→ Problem requirements: Here are some records; copy every line that holds the word "CANCEL".

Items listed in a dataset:
§ §

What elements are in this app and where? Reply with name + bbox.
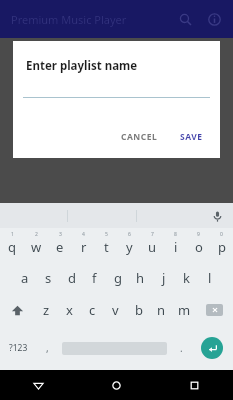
staticText: l [208,269,212,287]
button[interactable]: x [58,294,81,326]
staticText: 5 [105,231,108,238]
staticText: k [183,269,190,287]
button[interactable]: 1 [0,228,24,262]
staticText: s [45,269,52,287]
staticText: 0 [220,231,223,238]
staticText: 6 [128,231,131,238]
staticText: v [112,301,119,319]
button[interactable]: 5 [95,228,118,262]
staticText: 8 [174,231,177,238]
staticText: 3 [59,231,62,238]
button[interactable]: . [171,326,191,370]
button[interactable]: Enter [191,326,233,370]
staticText: u [148,238,157,256]
staticText: ?123 [9,342,28,354]
staticText: a [21,269,29,287]
staticText: g [114,269,122,287]
button[interactable]: 4 [72,228,95,262]
button[interactable]: Voice input [205,204,229,228]
button[interactable]: k [175,262,198,294]
staticText: e [56,238,64,256]
button[interactable]: SAVE [174,127,209,147]
button[interactable]: d [60,262,83,294]
button[interactable]: 7 [141,228,164,262]
staticText: z [43,301,50,319]
staticText: . [180,341,183,355]
staticText: w [31,238,42,256]
button[interactable]: l [198,262,221,294]
staticText: n [157,301,166,319]
button[interactable]: 9 [187,228,210,262]
staticText: q [8,238,16,256]
staticText: h [136,269,145,287]
button[interactable]: n [150,294,173,326]
button[interactable]: Space [57,326,171,370]
staticText: 2 [35,231,38,238]
button[interactable]: Backspace [196,294,233,326]
staticText: r [81,238,87,256]
button[interactable]: 0 [210,228,233,262]
button[interactable]: 2 [24,228,48,262]
staticText: p [218,238,226,256]
button[interactable]: 6 [118,228,141,262]
button[interactable]: g [106,262,129,294]
staticText: SAVE [180,131,203,143]
button[interactable]: f [83,262,106,294]
staticText: f [92,269,97,287]
button[interactable]: j [152,262,175,294]
staticText: d [68,269,76,287]
staticText: , [46,341,49,355]
button[interactable]: c [81,294,104,326]
staticText: y [126,238,133,256]
staticText: 4 [82,231,85,238]
staticText: o [195,238,203,256]
button[interactable]: CANCEL [115,127,164,147]
button[interactable]: Home [77,370,155,400]
staticText: t [104,238,109,256]
button[interactable]: ?123 [0,326,37,370]
staticText: 1 [11,231,14,238]
staticText: b [135,301,143,319]
button[interactable]: s [37,262,60,294]
staticText: Premium Music Player [11,12,127,27]
button[interactable]: a [13,262,37,294]
button[interactable]: Info [201,3,228,35]
staticText: 7 [151,231,154,238]
button[interactable]: m [173,294,196,326]
button[interactable]: , [37,326,57,370]
button[interactable]: b [127,294,150,326]
staticText: x [66,301,73,319]
staticText: 9 [197,231,200,238]
button[interactable]: z [34,294,58,326]
staticText: Enter playlist name [26,58,138,74]
staticText: j [162,269,166,287]
button[interactable]: Shift [0,294,34,326]
staticText: CANCEL [121,131,158,143]
button[interactable]: 3 [48,228,72,262]
button[interactable]: v [104,294,127,326]
staticText: m [178,301,191,319]
button[interactable]: h [129,262,152,294]
button[interactable]: Recents [155,370,233,400]
button[interactable]: 8 [164,228,187,262]
staticText: c [89,301,96,319]
button[interactable]: Search [169,3,201,35]
staticText: i [174,238,178,256]
button[interactable]: Back [0,370,77,400]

§ §

→ Solution to this exercise:
button[interactable]: CANCEL [115,127,164,147]
staticText: CANCEL [121,131,158,143]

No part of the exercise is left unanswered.